▶ YOUR INSTRUCTIONS
In the listing below, print exactly the lines between the line holding "Tilgængelige tilbud" and the line holding "2.1 Počet aktivních zpravoda", inclusive, and no more.

▶ STUDY MATERIAL
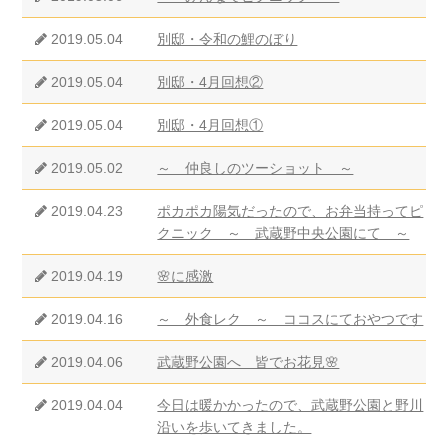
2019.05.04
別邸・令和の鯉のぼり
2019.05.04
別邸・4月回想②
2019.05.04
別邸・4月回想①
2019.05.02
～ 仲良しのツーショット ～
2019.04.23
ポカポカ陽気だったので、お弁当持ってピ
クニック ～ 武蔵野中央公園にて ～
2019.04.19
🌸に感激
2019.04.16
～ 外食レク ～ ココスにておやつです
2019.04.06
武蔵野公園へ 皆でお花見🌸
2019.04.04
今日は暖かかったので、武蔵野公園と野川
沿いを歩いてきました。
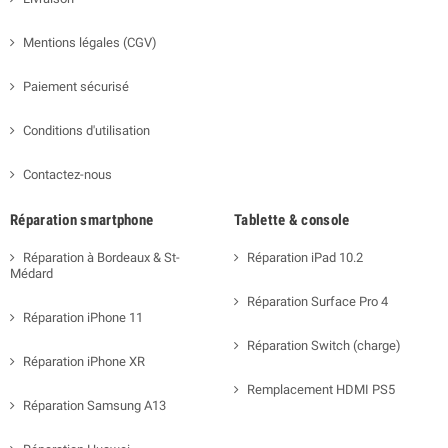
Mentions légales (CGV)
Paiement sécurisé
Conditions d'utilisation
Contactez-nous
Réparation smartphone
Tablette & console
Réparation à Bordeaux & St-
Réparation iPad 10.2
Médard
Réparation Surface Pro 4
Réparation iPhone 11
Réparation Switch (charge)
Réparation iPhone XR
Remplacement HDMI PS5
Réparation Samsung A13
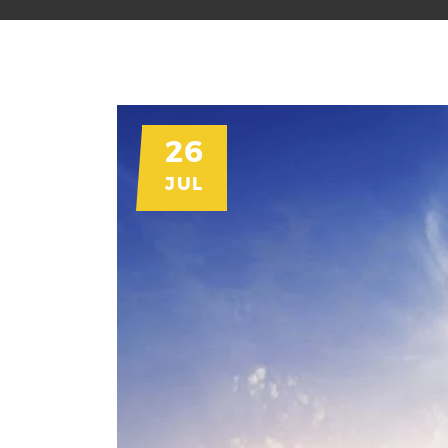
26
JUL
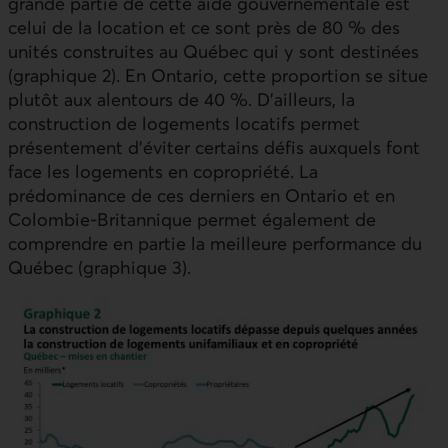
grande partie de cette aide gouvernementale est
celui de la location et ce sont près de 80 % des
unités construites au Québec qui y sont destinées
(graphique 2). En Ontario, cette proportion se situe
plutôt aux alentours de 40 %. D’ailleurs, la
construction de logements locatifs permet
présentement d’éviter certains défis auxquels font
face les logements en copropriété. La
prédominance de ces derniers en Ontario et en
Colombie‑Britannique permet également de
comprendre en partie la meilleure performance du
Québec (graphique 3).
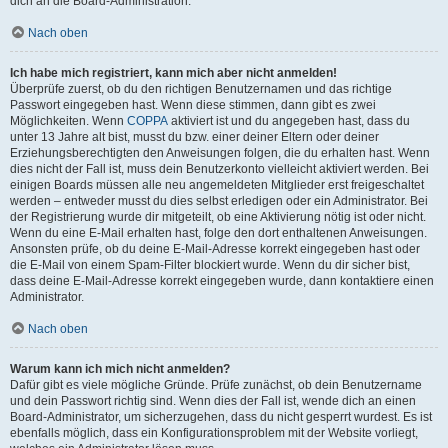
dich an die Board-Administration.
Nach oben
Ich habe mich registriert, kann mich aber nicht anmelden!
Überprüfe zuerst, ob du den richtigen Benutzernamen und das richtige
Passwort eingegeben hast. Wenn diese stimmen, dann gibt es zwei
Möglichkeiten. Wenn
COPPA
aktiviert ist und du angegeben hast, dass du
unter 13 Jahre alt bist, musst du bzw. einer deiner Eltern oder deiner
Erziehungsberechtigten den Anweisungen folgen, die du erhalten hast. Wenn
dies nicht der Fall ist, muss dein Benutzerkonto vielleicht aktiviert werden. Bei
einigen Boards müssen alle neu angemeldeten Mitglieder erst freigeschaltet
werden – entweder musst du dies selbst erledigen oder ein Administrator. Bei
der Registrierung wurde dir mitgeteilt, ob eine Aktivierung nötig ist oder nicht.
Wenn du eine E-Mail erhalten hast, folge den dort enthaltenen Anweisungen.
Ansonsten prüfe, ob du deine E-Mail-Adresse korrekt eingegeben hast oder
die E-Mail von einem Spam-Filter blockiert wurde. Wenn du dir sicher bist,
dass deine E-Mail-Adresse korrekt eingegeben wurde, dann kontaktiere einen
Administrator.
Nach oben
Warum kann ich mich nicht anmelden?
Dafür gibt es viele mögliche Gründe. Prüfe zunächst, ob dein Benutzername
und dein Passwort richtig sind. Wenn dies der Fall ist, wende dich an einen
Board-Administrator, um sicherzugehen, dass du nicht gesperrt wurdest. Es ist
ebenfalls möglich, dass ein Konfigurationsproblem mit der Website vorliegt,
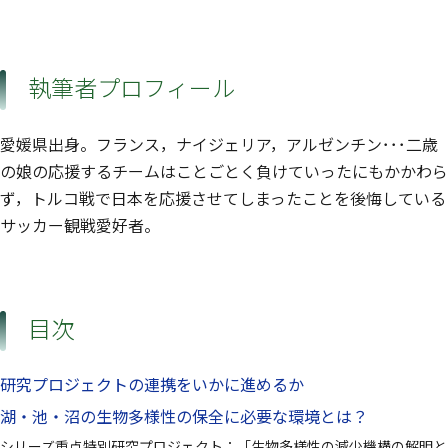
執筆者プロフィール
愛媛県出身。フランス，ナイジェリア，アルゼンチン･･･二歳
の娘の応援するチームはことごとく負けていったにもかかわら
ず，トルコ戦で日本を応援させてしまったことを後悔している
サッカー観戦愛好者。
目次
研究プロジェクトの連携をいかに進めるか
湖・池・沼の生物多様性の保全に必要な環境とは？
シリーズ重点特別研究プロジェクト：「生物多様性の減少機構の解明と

--

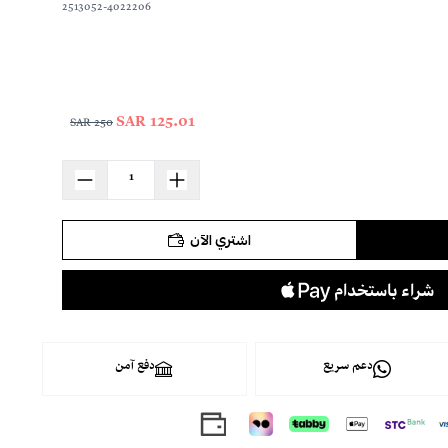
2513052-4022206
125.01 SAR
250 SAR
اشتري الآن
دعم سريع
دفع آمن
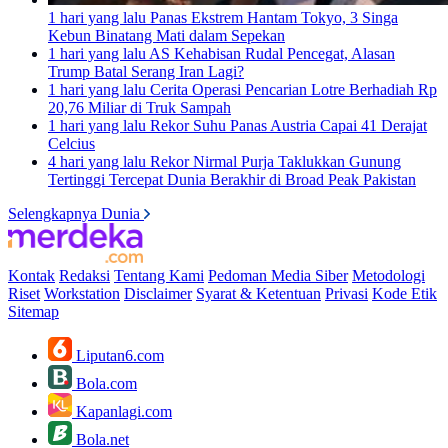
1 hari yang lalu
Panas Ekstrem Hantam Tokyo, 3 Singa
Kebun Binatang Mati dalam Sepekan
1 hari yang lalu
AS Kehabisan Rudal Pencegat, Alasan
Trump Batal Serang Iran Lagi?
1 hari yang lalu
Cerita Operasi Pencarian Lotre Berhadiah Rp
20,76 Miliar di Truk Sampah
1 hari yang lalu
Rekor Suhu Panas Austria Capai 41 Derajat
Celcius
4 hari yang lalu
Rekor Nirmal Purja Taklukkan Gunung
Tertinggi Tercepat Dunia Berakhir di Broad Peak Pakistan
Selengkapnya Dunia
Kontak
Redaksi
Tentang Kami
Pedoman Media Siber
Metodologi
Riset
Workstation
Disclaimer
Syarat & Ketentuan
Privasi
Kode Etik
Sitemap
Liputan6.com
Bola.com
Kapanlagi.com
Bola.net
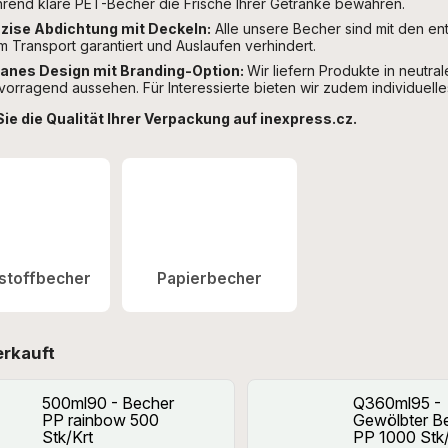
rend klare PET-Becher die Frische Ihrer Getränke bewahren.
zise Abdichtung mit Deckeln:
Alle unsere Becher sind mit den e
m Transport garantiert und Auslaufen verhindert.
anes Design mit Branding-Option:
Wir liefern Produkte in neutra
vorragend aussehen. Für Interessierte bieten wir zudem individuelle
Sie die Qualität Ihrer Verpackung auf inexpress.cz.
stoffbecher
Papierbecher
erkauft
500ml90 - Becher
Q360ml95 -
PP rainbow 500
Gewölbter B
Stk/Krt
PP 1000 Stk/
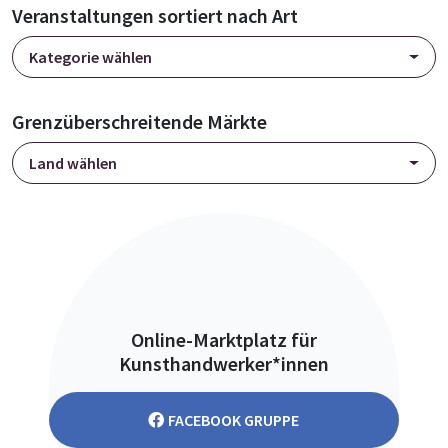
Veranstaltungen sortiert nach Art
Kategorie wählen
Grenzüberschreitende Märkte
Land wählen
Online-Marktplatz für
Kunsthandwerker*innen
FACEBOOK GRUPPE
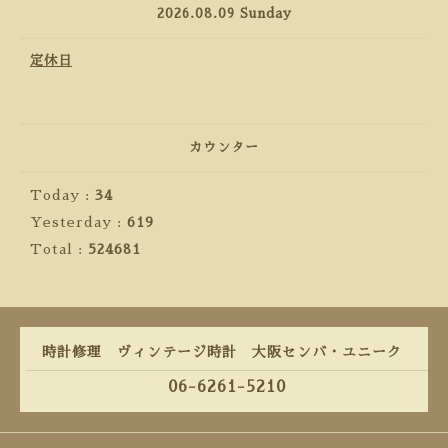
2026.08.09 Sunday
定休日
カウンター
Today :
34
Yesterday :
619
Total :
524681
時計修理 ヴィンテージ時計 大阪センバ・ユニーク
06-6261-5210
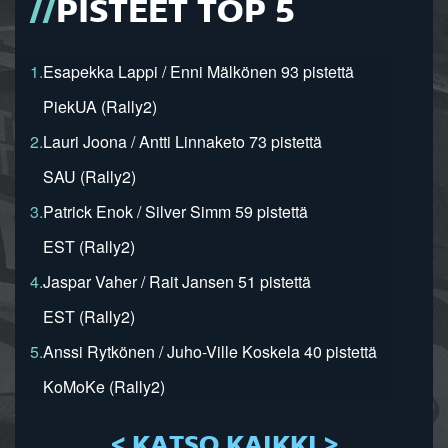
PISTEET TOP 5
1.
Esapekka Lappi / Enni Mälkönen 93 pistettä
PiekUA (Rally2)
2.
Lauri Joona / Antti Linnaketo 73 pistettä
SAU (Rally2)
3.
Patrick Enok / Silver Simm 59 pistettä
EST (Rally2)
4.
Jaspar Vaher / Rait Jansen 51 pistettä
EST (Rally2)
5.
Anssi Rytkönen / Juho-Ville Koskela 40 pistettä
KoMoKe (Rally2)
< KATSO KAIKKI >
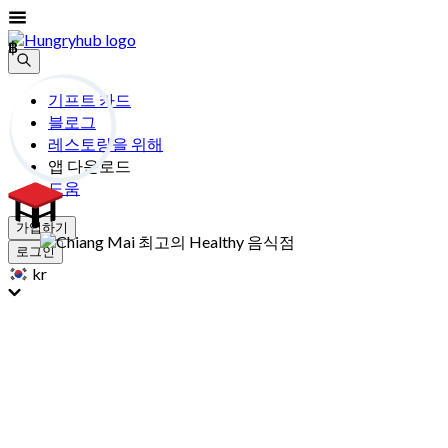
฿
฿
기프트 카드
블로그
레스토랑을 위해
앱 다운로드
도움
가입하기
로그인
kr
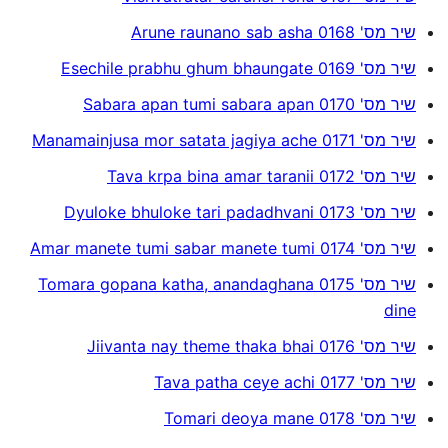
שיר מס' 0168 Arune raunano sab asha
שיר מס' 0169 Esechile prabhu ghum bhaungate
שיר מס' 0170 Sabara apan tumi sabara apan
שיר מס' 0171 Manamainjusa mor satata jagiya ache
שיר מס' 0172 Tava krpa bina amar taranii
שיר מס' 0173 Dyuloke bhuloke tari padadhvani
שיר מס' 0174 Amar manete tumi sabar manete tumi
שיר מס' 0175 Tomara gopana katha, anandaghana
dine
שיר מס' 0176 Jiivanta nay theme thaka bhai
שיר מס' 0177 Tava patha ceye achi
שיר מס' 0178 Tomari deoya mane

--

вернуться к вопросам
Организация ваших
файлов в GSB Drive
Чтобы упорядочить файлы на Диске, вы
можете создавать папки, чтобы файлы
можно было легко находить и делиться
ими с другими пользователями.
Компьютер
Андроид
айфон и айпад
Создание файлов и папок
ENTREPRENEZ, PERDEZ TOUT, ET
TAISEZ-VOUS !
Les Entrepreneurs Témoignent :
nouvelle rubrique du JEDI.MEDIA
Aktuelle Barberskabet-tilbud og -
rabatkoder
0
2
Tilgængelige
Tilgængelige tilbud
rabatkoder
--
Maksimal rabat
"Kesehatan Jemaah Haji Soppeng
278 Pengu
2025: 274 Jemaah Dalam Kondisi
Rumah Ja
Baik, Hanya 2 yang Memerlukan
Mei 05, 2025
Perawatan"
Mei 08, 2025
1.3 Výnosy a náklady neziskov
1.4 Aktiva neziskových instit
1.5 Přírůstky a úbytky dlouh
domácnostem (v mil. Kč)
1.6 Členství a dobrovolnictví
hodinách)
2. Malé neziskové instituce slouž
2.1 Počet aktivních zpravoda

▶ PROBLEM SOLUTION
Tilgængelige tilbud
rabatkoder
--
Maksimal rabat
"Kesehatan Jemaah Haji Soppeng
278 Pengu
2025: 274 Jemaah Dalam Kondisi
Rumah Ja
Baik, Hanya 2 yang Memerlukan
Mei 05, 2025
Perawatan"
Mei 08, 2025
1.3 Výnosy a náklady neziskov
1.4 Aktiva neziskových instit
1.5 Přírůstky a úbytky dlouh
domácnostem (v mil. Kč)
1.6 Členství a dobrovolnictví
hodinách)
2. Malé neziskové instituce slouž
2.1 Počet aktivních zpravoda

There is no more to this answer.